Daí a importância de educar uma árvore com estrutura resistente, onde o treino, a disciplina, o rigor e a evolução de competências possa constar de uma existência universal feliz. No entanto, quando vemos o nosso ser em algum tipo de brilhantismo ou condição “vaidosa”, toda a ilusão, sonho ou condição de vida se defrauda; então, o que fazer? Erradicar a condição mais genuína de sentir a felicidade, quente, bem aconchegante e prazerosa ao nosso coração (admitindo uma atitude hipócrita ou diminuindo o sentimento e manifestações «mais acertadas?») ou ‘achar’ um meio que possa sustentar num «para sempre feliz, eterno e universal» as nossas ilusões, sonhos e ações, sem passar por cima de ninguém, respeitando o caminho de alguém e caminhando, caminhando segundo a segundo, minuto a minuto, na travessia, na praça, no concelho, no distrito, na região, no país, no mundo da felicidade.

«Eu sei que a vida não são rosas»

(Mas por alguns minutos me parece e por 1 segundo pensar, que poderia ser sempre assim, um lado-paz.)

E o som de uma arpa? E o soar do vento? E a cor do céu? E a chama de uma vela? E um sorriso amigo? E um abraço verdadeiro? E um querer-bem sincero? E um abdicar da própria felicidade para doar um pouco de felicidade ao outro? E a sensibilidade e contemplação amorosa?

 E tudo isso estivesse imbuído em todo o nosso ser; sabermos:

 «foi construído, foi realizado com amor, num caráter limpo de obscuridades e falsidades, no perdão das nossas condições mais frívolas, na autenticidade da verdadeira ilusão que sabemos que somos e em amor».
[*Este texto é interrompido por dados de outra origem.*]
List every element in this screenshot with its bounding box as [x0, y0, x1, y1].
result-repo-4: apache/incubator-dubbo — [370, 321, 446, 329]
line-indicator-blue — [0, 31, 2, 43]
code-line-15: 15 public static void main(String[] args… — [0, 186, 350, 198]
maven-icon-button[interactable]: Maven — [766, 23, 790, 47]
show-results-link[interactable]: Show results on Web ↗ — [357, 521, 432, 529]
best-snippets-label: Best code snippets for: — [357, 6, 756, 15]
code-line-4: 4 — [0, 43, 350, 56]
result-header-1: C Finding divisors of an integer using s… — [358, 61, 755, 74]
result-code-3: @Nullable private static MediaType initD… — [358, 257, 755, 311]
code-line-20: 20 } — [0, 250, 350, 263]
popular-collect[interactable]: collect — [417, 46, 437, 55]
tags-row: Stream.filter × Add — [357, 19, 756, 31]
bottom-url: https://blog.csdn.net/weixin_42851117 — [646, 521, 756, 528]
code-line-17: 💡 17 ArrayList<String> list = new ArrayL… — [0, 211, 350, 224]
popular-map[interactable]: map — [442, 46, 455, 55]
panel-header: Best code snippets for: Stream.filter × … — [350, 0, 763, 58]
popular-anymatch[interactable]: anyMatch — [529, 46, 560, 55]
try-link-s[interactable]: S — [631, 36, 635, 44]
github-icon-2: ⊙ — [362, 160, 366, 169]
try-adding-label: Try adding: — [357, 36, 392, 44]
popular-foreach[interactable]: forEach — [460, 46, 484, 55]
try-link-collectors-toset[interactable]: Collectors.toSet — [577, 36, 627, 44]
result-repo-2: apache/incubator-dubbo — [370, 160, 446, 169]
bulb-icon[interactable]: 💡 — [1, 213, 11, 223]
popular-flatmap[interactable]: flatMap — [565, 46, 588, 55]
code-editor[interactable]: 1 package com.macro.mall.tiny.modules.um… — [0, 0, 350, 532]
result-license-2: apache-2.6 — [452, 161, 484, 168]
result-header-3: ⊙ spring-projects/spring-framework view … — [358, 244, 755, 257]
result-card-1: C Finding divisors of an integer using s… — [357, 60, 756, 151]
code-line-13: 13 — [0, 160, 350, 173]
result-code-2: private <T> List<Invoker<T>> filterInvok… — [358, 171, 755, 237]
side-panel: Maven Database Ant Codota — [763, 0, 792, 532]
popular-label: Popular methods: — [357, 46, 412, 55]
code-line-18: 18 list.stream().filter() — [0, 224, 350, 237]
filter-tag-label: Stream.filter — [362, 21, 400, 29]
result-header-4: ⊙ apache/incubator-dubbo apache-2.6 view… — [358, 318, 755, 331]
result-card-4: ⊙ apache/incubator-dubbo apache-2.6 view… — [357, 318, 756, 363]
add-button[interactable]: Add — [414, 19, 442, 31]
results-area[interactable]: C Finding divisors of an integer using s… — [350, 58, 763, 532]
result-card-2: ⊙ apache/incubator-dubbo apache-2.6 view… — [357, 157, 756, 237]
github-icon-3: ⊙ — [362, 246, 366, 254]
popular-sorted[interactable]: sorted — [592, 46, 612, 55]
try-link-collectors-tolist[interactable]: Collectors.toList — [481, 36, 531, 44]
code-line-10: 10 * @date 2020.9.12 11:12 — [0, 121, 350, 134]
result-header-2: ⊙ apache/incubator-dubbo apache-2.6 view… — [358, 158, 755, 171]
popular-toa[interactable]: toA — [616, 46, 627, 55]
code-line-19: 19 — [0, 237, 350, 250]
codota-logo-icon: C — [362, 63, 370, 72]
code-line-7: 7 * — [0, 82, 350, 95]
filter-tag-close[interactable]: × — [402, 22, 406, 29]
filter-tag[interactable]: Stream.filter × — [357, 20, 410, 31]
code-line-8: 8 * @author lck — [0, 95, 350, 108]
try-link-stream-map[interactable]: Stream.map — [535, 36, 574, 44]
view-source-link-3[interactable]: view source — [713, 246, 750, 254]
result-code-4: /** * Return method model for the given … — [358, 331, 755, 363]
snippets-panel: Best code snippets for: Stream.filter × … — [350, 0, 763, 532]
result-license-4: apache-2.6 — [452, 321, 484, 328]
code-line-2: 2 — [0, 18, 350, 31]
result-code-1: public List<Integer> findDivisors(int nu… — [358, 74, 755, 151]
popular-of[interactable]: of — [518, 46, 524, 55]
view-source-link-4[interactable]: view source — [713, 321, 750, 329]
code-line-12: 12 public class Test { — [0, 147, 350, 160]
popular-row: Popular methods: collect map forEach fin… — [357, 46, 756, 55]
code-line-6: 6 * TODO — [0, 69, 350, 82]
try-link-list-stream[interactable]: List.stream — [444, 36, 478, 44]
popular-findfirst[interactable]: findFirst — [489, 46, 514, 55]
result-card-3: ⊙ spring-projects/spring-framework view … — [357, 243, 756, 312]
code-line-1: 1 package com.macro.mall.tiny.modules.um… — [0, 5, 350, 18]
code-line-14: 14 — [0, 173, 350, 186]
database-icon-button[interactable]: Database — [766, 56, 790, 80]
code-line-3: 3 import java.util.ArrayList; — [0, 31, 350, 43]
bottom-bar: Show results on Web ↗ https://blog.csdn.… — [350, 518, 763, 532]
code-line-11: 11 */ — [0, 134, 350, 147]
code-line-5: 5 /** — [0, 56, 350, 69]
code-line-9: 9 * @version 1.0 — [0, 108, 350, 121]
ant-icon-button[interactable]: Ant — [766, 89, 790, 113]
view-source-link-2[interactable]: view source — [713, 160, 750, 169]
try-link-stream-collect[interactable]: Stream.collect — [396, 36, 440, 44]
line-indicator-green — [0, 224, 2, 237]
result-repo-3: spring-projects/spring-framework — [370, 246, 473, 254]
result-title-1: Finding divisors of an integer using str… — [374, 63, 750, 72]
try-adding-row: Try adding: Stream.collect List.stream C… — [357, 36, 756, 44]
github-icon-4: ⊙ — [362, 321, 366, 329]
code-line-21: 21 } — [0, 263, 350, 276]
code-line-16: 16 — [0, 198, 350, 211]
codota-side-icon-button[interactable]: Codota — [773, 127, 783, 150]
 Mas palavras, palavras vêm e vão; palavras levam-nas o vento.

Bibliografia:

Grácio, Fátima (Org.).(2011). Cuidar a Democracia Cuidar o Futuro. Porto: Fundação Cuidar o Futuro.
Rich, A. (2008). Uma Paciência Selvagem. Lisboa: Livros Cotovia.
Weil, P. (1990). A Arte de Viver em Paz (6ª ed.). Paris: Editora Gente.